((

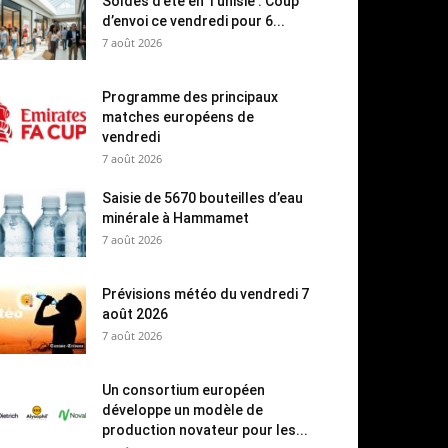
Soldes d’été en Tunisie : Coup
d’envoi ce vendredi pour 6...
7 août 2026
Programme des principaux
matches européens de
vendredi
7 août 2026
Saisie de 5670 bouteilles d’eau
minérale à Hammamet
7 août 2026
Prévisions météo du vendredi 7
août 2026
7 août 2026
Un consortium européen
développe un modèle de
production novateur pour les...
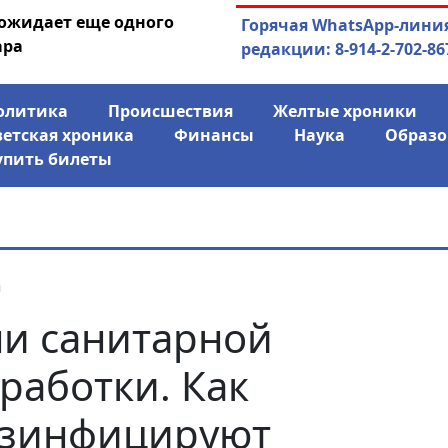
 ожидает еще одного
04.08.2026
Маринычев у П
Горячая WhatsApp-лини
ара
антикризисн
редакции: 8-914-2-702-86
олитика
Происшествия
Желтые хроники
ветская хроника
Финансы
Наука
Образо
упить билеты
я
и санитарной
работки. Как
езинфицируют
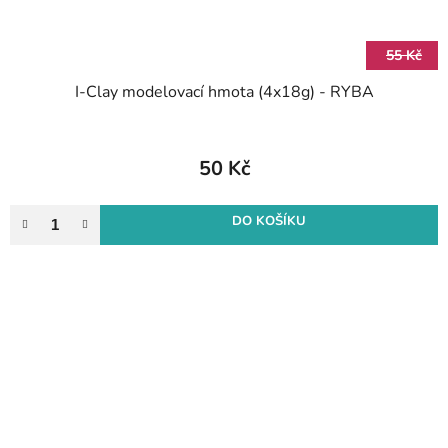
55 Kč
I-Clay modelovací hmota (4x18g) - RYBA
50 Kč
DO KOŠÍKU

))
((

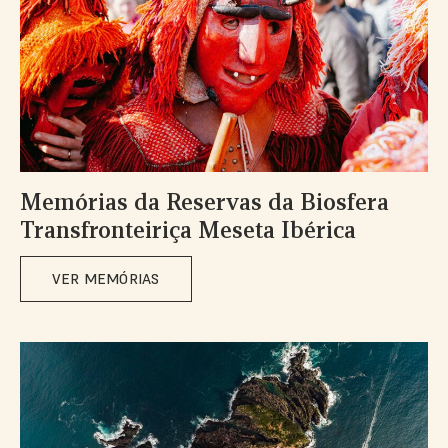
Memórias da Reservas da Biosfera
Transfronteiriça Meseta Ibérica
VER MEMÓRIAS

))
((

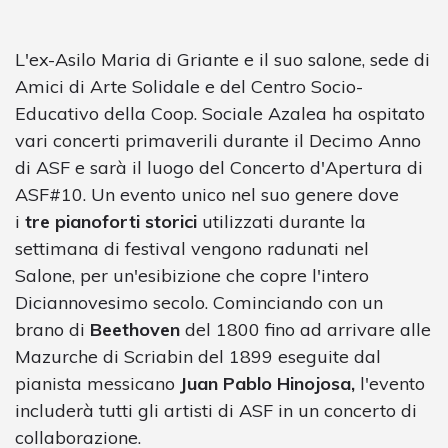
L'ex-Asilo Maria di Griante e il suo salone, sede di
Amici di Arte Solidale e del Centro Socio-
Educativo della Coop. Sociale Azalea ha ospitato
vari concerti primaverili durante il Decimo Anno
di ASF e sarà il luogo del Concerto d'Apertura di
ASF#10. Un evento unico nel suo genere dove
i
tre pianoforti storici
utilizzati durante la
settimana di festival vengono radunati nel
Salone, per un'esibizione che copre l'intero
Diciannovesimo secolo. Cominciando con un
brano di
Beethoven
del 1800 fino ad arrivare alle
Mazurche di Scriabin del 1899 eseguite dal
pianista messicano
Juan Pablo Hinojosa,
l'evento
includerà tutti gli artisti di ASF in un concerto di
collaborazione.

))

What you are asked to do: Wherever a line in the entries holds "pour", copy that line.

Exercise solution:
d’envoi ce vendredi pour 6...
production novateur pour les...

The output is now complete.